[Recorded data]
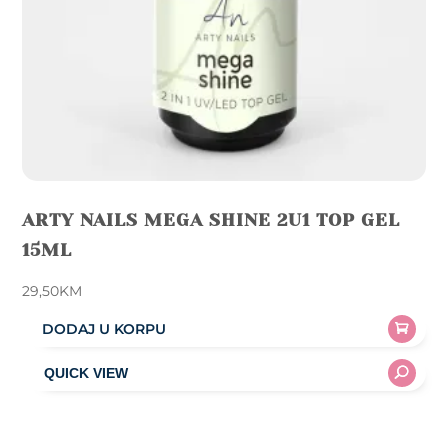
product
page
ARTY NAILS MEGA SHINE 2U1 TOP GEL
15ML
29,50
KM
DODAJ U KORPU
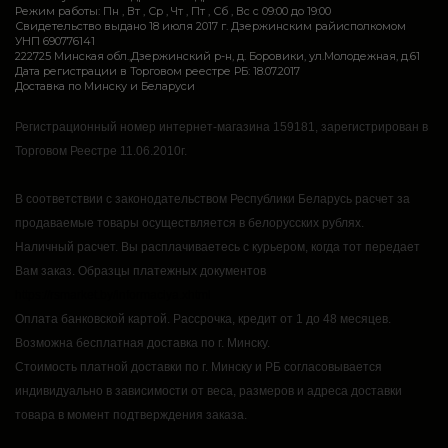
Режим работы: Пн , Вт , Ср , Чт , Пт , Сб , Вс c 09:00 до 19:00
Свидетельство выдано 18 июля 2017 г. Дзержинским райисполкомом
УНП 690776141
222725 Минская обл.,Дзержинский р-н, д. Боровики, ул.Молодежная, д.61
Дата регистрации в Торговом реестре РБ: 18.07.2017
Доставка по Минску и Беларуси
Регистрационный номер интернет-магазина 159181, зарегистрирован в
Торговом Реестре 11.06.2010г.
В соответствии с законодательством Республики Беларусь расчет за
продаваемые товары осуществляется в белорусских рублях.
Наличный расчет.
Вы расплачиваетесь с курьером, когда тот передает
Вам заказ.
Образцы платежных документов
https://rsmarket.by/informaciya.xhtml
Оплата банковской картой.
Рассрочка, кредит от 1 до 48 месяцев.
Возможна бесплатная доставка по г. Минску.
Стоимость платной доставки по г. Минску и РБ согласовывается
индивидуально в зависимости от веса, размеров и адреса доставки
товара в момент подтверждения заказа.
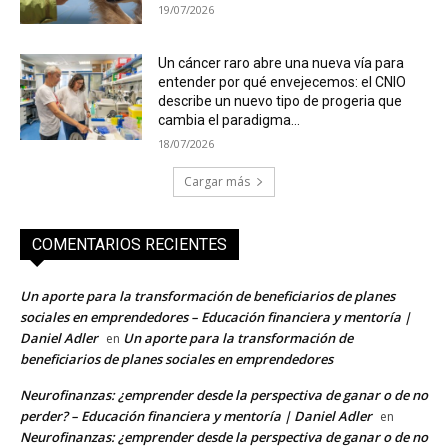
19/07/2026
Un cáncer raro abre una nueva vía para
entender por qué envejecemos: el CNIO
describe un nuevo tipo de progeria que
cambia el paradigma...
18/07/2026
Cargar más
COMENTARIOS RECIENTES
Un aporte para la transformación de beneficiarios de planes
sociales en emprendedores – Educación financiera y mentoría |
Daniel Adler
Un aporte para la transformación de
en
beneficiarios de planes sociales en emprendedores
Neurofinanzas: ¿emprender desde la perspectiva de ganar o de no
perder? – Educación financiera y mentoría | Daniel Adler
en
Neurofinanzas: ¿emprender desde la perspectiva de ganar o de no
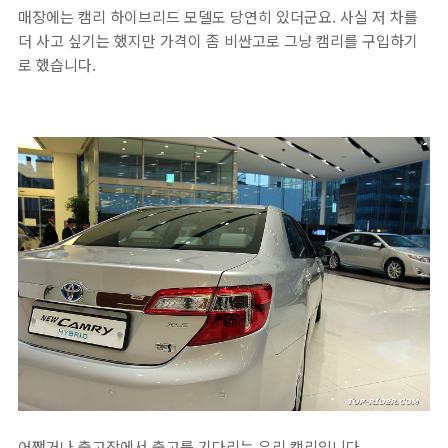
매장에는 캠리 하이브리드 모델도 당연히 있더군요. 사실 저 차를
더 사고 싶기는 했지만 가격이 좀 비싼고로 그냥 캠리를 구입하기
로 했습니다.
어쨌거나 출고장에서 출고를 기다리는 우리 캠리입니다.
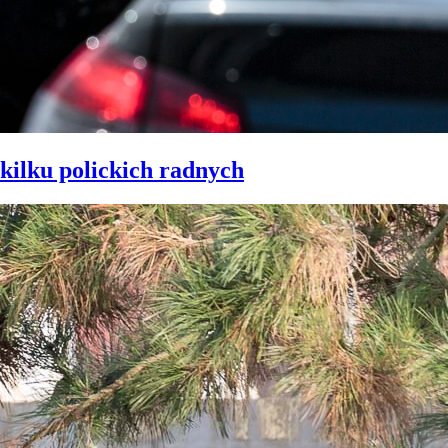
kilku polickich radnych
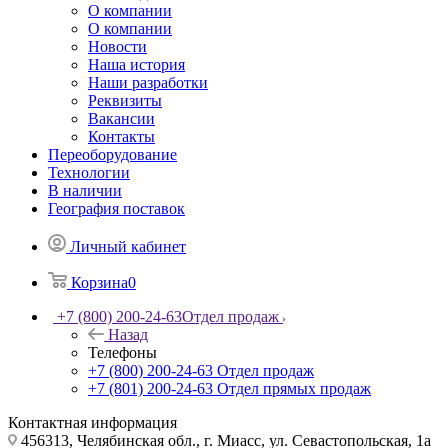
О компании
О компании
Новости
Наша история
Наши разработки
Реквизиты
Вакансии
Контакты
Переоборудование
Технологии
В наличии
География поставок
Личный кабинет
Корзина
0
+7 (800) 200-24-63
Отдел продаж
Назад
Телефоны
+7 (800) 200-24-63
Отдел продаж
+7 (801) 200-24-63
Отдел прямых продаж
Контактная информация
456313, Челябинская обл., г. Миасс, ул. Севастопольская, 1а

§ WHAT IS REQUIRED
In the records above, each line with the string "Adler" should be copied.

§ THE ANSWER
Daniel Adler
perder? – Educación financiera y mentoría | Daniel Adler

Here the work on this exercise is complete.